DIRECTIONS:
Make a verbatim copy of all the records. Skip every image.

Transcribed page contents
------

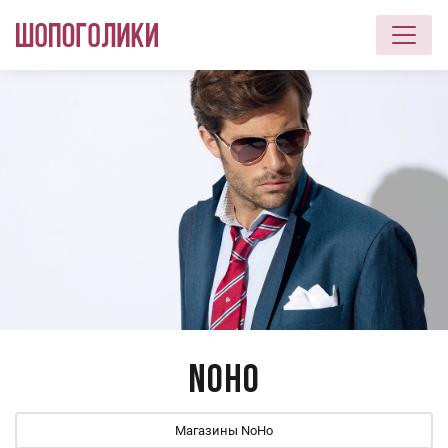
Перейти к основному содержанию
NoHo
Магазины NoHo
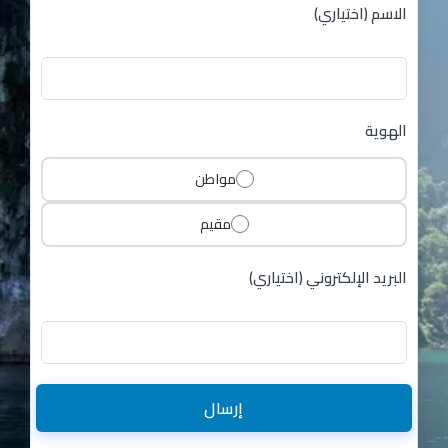
الاسم (اختياري)
الهوية
مواطن
مقيم
البريد الإلكتروني (اختياري)
إرسال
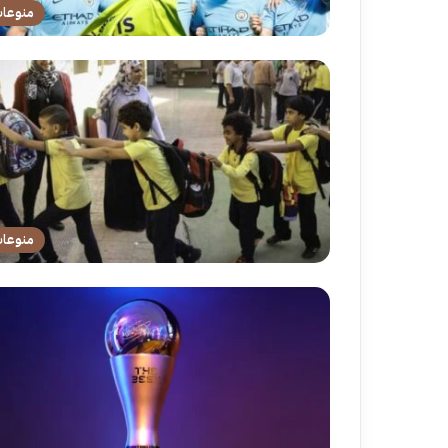
منوعا
منوعا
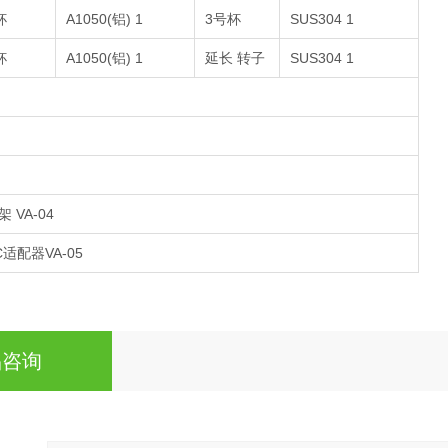
杯
A1050(铝) 1
3号杯
SUS304 1
杯
A1050(铝) 1
延长 转子
SUS304 1
架 VA-04
C适配器VA-05
品咨询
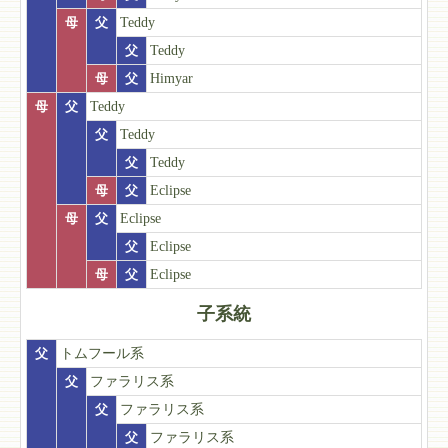
母
父
Teddy
父
Teddy
母
父
Himyar
母
父
Teddy
父
Teddy
父
Teddy
母
父
Eclipse
母
父
Eclipse
父
Eclipse
母
父
Eclipse
子系統
父
トムフール系
父
ファラリス系
父
ファラリス系
父
ファラリス系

------

SOLVED PROBLEM:
Перейти к основному содержанию
NoHo
Магазины NoHo
الاسم (اختياري)
الهوية
مواطن
مقيم
البريد الإلكتروني (اختياري)
إرسال
منوعا
منوعا
杯
A1050(铝) 1
3号杯
SUS304 1
杯
A1050(铝) 1
延长 转子
SUS304 1
架 VA-04
C适配器VA-05
品咨询
母
父
Teddy
父
Teddy
母
父
Himyar
母
父
Teddy
父
Teddy
父
Teddy
母
父
Eclipse
母
父
Eclipse
父
Eclipse
母
父
Eclipse
子系統
父
トムフール系
父
ファラリス系
父
ファラリス系
父
ファラリス系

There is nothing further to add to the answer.